Friday, January 2, 2009

Solving the NTFS problem

On the way home tonight, my friend and I started talking about the facts that we knew and started speculating as to what is really happening. We had eliminated the operating system as the issue by testing it out on both XP and another Vista machine. We came up with a few experiments to run to eliminate the possibility of it being a hardware issue. On the computer that was causing the problem, we mounted it using a live linux CD, then unmounted and confirmed that it was still working. That eliminated the hardware.

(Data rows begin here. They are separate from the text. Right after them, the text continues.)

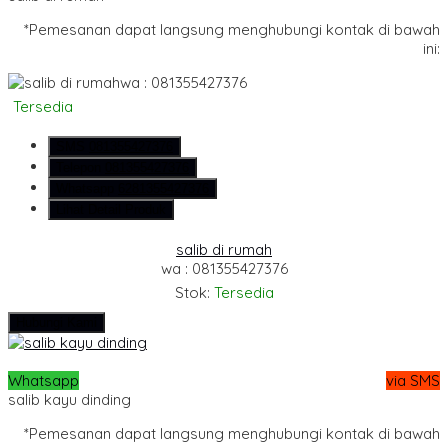
*Pemesanan dapat langsung menghubungi kontak di bawah
ini:
wa : 081355427376
Tersedia
SMS
081355427376
Telepon
081355427376
Whatsapp
6281355427376
Lihat Detail Produk
salib di rumah
wa : 081355427376
Stok:
Tersedia
Hubungi Kami
Whatsapp
via SMS
salib kayu dinding
*Pemesanan dapat langsung menghubungi kontak di bawah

With those eliminated, we figured it had to be related to software. Since we were seeing this on a sony machine and a dell machine, it eliminated sony and dell software (what's on one would not likely be on the other). That made 3rd party software suspect. Found that a common program was Norton Internet Security 2009. Tried disabling it, but it still caused the problem. Uninstalled and... it worked! Installed Norton Internet Security 2007 and it continued to work, so it was specific to the 2009 version.

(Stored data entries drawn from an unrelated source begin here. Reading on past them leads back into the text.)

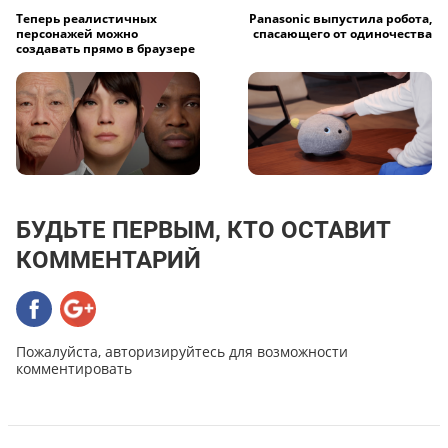
Теперь реалистичных
Panasonic выпустила робота,
персонажей можно
спасающего от одиночества
создавать прямо в браузере
БУДЬТЕ ПЕРВЫМ, КТО ОСТАВИТ
КОММЕНТАРИЙ
Пожалуйста, авторизируйтесь для возможности
комментировать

We're speculating that Norton is marking the drive, much like it does when you use Ghost (also by the same company). It could be marking it to trap boot sector viruses, or marking it as a monitored drive. Whatever the reason, it is apparently compatible with Vista, XP, and Gentoo Linux, but not compatible with the NTFS driver on the ScreenPlay Pro.

Response to comments:
Sabi -- per your request:
/ # cat /proc/mounts
rootfs / rootfs rw 0 0
/dev/root / ext3 ro 0 0
none /dev devfs rw 0 0
none /proc proc rw,nodiratime 0 0
devpts /dev/pts devpts rw 0 0
none /sys sysfs rw 0 0
none /tmp ramfs rw 0 0
/dev/ide/host0/bus0/target0/lun0/part2 /usr/local/etc/dvdplayer ext3 rw 0 0
/dev/ide/host0/bus0/target0/lun0/part4 /usr/local/etc/dvdplayer/hdd/volumes/HDD1
ntfs rw,uid=0,gid=0,fmask=0177,dmask=077,nls=utf8,errors=continue,mft_zone_mult
iplier=1 0 0
/dev/rd/0 /mnt/rd vfat rw,nodiratime,fmask=0022,dmask=0022,codepage=cp437,iochar
set=iso8859-1 0 0

/ # uname -a
Linux Iomega #29 Wed Sep 10 22:00:48 CST 2008 mips unknown


  1. It's the kernel NTFS driver which can explain the reliability problems ...

    The Norton Internet Security 2009 related discovery was very interesting. Nice job! Here is how you could figure out more details, if interested.

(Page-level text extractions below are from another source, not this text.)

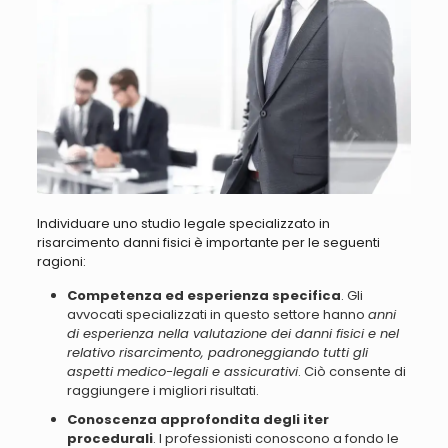
Individuare uno studio legale specializzato in
risarcimento danni fisici è importante per le seguenti
ragioni
:
Competenza ed esperienza specifica
. Gli
avvocati specializzati in questo settore hanno
anni
di esperienza nella valutazione dei danni fisici e nel
relativo risarcimento, padroneggiando tutti gli
aspetti medico-legali e assicurativi
. Ciò consente di
raggiungere i migliori risultati.
Conoscenza approfondita degli iter
procedurali
. I professionisti conoscono a fondo le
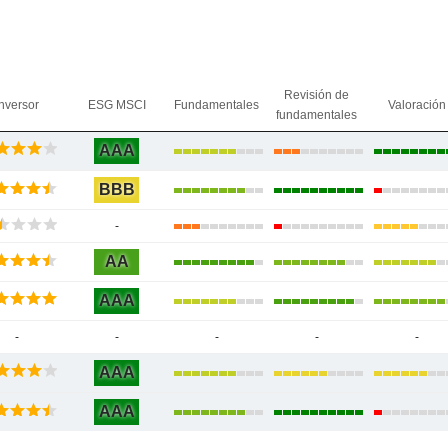
Revisión de
nversor
ESG MSCI
Fundamentales
Valoración
fundamentales
AAA
BBB
-
AA
AAA
-
-
-
-
-
AAA
AAA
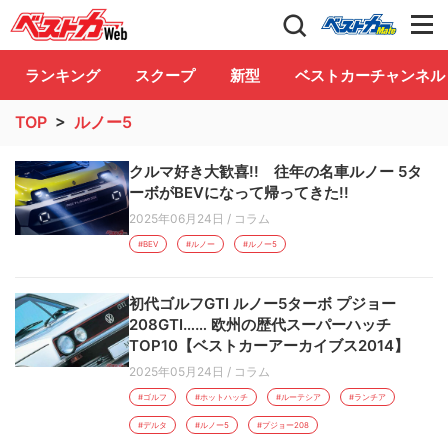
自動車情報誌「ベストカー」
Club
ランキング
スクープ
新型
ベストカーチャンネル
TOP
>
ルノー5
クルマ好き大歓喜!! 往年の名車ルノー 5タ
ーボがBEVになって帰ってきた!!
2025年06月24日
/
コラム
#BEV
#ルノー
#ルノー5
初代ゴルフGTI ルノー5ターボ プジョー
208GTI…… 欧州の歴代スーパーハッチ
TOP10【ベストカーアーカイブス2014】
2025年05月24日
/
コラム
#ゴルフ
#ホットハッチ
#ルーテシア
#ランチア
#デルタ
#ルノー5
#プジョー208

    Install ntfsprogs and save the NTFS image on Linux:

    ntfsclone -o orig.img /dev/iomega
    attach/detach drive to the PC
    attach to Linux again
    ntfscmp orig.img /dev/iomega

    This will tell exactly what files/attributes were changed (bootsector, etc). Then you can compare them with diff or a hexeditor.

    You can mount both the image and the drive with NTFS-3G using the show_sys_files mount option which will show the metadata files too (bootsector, etc). Probably the bootsector checksum is the problem. This would also suggest that they are using an, old kernel NTFS driver.

  2. Just seen these scary kernel NTFS driver error messages at

    Yes, it **is** the old Linux NTFS kernel driver. Directory corruption, file data location corruption then kernel crash. Woow! :-(

    I wonder why they didn't use the free, stable and widely adopted NTFS-3G driver? They even have a version optimized for consumer electronics devices.